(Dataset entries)

━━━

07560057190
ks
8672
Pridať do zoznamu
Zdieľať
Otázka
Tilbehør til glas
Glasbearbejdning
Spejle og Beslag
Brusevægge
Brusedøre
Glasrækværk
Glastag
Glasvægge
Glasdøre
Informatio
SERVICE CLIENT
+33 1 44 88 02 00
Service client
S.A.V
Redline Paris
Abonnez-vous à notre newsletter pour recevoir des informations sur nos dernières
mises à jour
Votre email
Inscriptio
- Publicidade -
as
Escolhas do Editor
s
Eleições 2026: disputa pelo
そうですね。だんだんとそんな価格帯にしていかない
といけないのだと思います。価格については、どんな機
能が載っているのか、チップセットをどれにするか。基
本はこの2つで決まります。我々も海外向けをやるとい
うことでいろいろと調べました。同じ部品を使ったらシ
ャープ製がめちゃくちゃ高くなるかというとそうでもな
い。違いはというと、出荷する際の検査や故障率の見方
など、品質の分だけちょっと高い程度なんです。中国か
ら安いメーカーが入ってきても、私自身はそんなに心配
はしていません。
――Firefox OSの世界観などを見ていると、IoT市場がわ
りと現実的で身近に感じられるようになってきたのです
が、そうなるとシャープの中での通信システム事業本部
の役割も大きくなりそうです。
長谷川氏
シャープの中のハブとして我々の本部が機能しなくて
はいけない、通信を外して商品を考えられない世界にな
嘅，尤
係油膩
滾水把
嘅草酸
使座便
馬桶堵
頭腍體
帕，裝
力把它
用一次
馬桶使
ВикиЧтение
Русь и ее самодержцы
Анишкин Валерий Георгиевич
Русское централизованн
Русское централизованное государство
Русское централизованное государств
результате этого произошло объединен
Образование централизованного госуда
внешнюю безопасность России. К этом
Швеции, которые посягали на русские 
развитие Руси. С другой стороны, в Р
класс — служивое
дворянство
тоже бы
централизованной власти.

━━━

#### [Exercise]
Take the records and restate them word for word.

#### [Solved exercise]
07560057190
ks
8672
Pridať do zoznamu
Zdieľať
Otázka
Tilbehør til glas
Glasbearbejdning
Spejle og Beslag
Brusevægge
Brusedøre
Glasrækværk
Glastag
Glasvægge
Glasdøre
Informatio
SERVICE CLIENT
+33 1 44 88 02 00
Service client
S.A.V
Redline Paris
Abonnez-vous à notre newsletter pour recevoir des informations sur nos dernières
mises à jour
Votre email
Inscriptio
- Publicidade -
as
Escolhas do Editor
s
Eleições 2026: disputa pelo
そうですね。だんだんとそんな価格帯にしていかない
といけないのだと思います。価格については、どんな機
能が載っているのか、チップセットをどれにするか。基
本はこの2つで決まります。我々も海外向けをやるとい
うことでいろいろと調べました。同じ部品を使ったらシ
ャープ製がめちゃくちゃ高くなるかというとそうでもな
い。違いはというと、出荷する際の検査や故障率の見方
など、品質の分だけちょっと高い程度なんです。中国か
ら安いメーカーが入ってきても、私自身はそんなに心配
はしていません。
――Firefox OSの世界観などを見ていると、IoT市場がわ
りと現実的で身近に感じられるようになってきたのです
が、そうなるとシャープの中での通信システム事業本部
の役割も大きくなりそうです。
長谷川氏
シャープの中のハブとして我々の本部が機能しなくて
はいけない、通信を外して商品を考えられない世界にな
嘅，尤
係油膩
滾水把
嘅草酸
使座便
馬桶堵
頭腍體
帕，裝
力把它
用一次
馬桶使
ВикиЧтение
Русь и ее самодержцы
Анишкин Валерий Георгиевич
Русское централизованн
Русское централизованное государство
Русское централизованное государств
результате этого произошло объединен
Образование централизованного госуда
внешнюю безопасность России. К этом
Швеции, которые посягали на русские 
развитие Руси. С другой стороны, в Р
класс — служивое
дворянство
тоже бы
централизованной власти.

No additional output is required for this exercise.